┌─ Records for this task

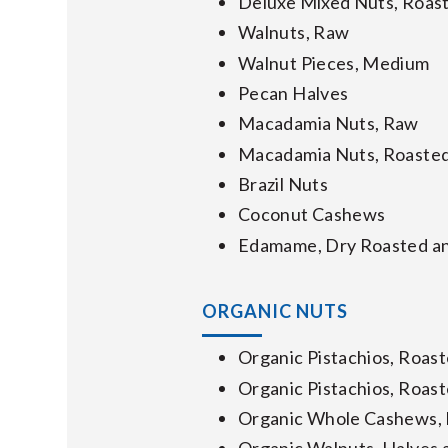
Deluxe Mixed Nuts, Roast
Walnuts, Raw
Walnut Pieces, Medium
Pecan Halves
Macadamia Nuts, Raw
Macadamia Nuts, Roasted
Brazil Nuts
Coconut Cashews
Edamame, Dry Roasted an
ORGANIC NUTS
Organic Pistachios, Roast
Organic Pistachios, Roast
Organic Whole Cashews,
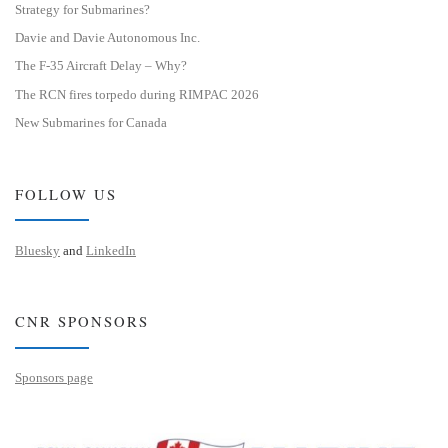
Strategy for Submarines?
Davie and Davie Autonomous Inc.
The F-35 Aircraft Delay – Why?
The RCN fires torpedo during RIMPAC 2026
New Submarines for Canada
FOLLOW US
Bluesky
and
LinkedIn
CNR SPONSORS
Sponsors page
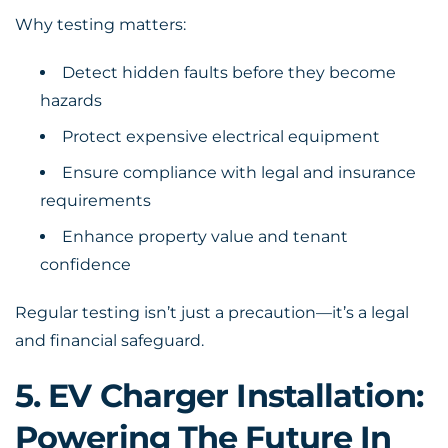
Why testing matters:
Detect hidden faults before they become
hazards
Protect expensive electrical equipment
Ensure compliance with legal and insurance
requirements
Enhance property value and tenant
confidence
Regular testing isn’t just a precaution—it’s a legal
and financial safeguard.
5. EV Charger Installation:
Powering The Future In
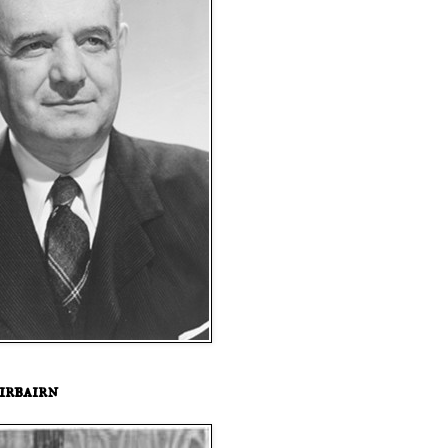
irbairn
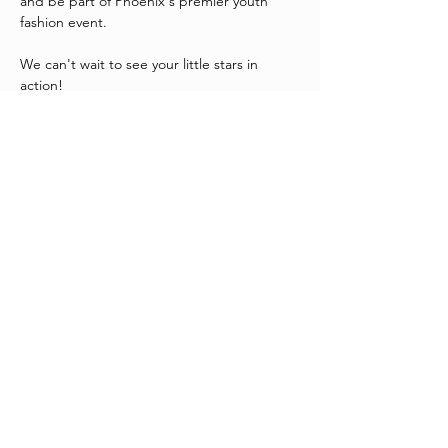
and be part of Phoenix's premier youth 
fashion event.
We can't wait to see your little stars in 
action!
815 N 1st Avenue, Phoenix, AZ 85003
Tickets
Sale ended
Ticket type
On Central Kids Casting
Price
$0.00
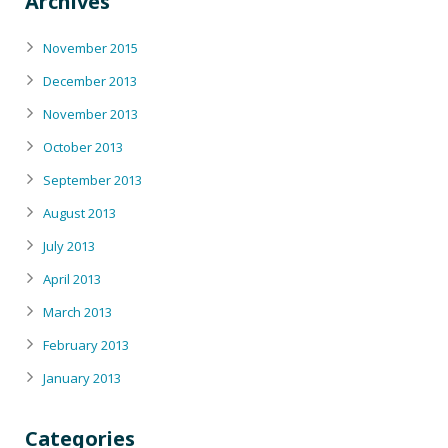
Archives
November 2015
December 2013
November 2013
October 2013
September 2013
August 2013
July 2013
April 2013
March 2013
February 2013
January 2013
Categories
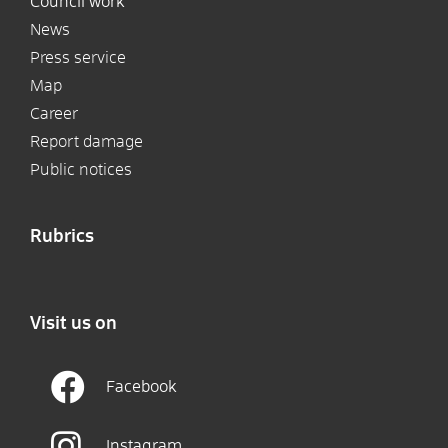
Council work
News
Press service
Map
Career
Report damage
Public notices
Rubrics
Visit us on
Facebook
Instagram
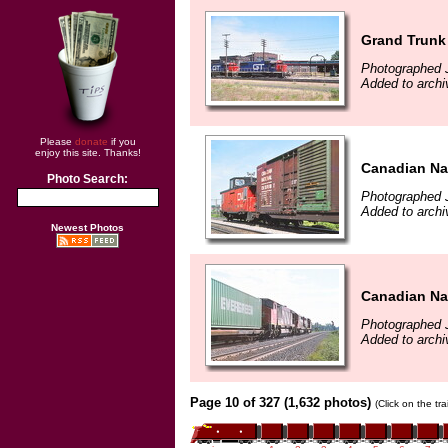
Grand Trunk 
Photographed 
Added to archi
Please
donate
if you
enjoy this site. Thanks!
Canadian Nat
Photo Search:
Photographed 
Added to archi
Newest Photos
Canadian Nat
Photographed 
Added to archi
Page 10 of 327 (1,632 photos)
(Click on the tr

└─

Prompt:
Scan the records for the word "Submarines" and copy every line where it is found.

Written solution:
Strategy for Submarines?
New Submarines for Canada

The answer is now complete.